At this point, turn off the tuned service, and then check the value of / dev/cpu_dma_latency, which becomes the default value of 2000 seconds.

Localhost:/home/jeff # tuned-adm off localhost:/home/jeff # cat / dev/cpu_dma_latency | hexdump-Cv 00000000 00 94 35 77 |.. 5w | localhost:/home/jeff # echo $((0x77359400)) 2000000000

Then verify that the system can sleep to C7s at this time, and this problem is solved:)

To solve this problem, we mainly use the trace-event provided by the Linux kernel itself.
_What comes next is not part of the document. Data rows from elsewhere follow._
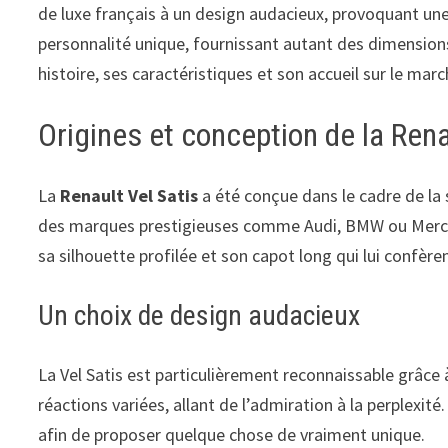
de luxe français à un design audacieux, provoquant une
personnalité unique, fournissant autant des dimensions
histoire, ses caractéristiques et son accueil sur le marc
Origines et conception de la Rena
La
Renault Vel Satis
a été conçue dans le cadre de l
des marques prestigieuses comme Audi, BMW ou Mercede
sa silhouette profilée et son capot long qui lui confèren
Un choix de design audacieux
La Vel Satis est particulièrement reconnaissable grâce 
réactions variées, allant de l’admiration à la perplexi
afin de proposer quelque chose de vraiment unique.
Therefore, any function can not be underestimated, the kernel is like this, generally looks very boring functions, after being polished out by some engineers with a very serious attitude, the potential is still very great

The above is all the contents of this article entitled "how to use Trace-Event to solve the problem of deep sleep in the system". Thank you for reading! I believe we all have a certain understanding, hope to share the content to help you, if you want to learn more knowledge, welcome to follow the industry information channel!

Welcome to subscribe "Shulou Technology Information " to get latest news, interesting things and hot topics in the IT industry, and controls the hottest and latest Internet news, technology news and IT industry trends.

*The comments in the above article only represent the author's personal views and do not represent the views and positions of this website. If you have more insights, please feel free to contribute and share.